[Record excerpts — start]

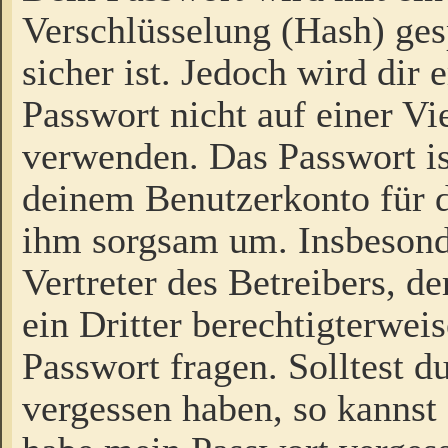
Verschlüsselung (Hash) gesp
sicher ist. Jedoch wird dir
Passwort nicht auf einer V
verwenden. Das Passwort is
deinem Benutzerkonto für d
ihm sorgsam um. Insbesond
Vertreter des Betreibers, 
ein Dritter berechtigterwei
Passwort fragen. Solltest d
vergessen haben, so kannst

[Record excerpts — finish]

§ **Problem to work on**
In your copy of the entries above, leave out the pictures and keep every word exact.

§ **Response**
Verschlüsselung (Hash) gesp
sicher ist. Jedoch wird dir
Passwort nicht auf einer V
verwenden. Das Passwort is
deinem Benutzerkonto für d
ihm sorgsam um. Insbesond
Vertreter des Betreibers, 
ein Dritter berechtigterwei
Passwort fragen. Solltest d
vergessen haben, so kannst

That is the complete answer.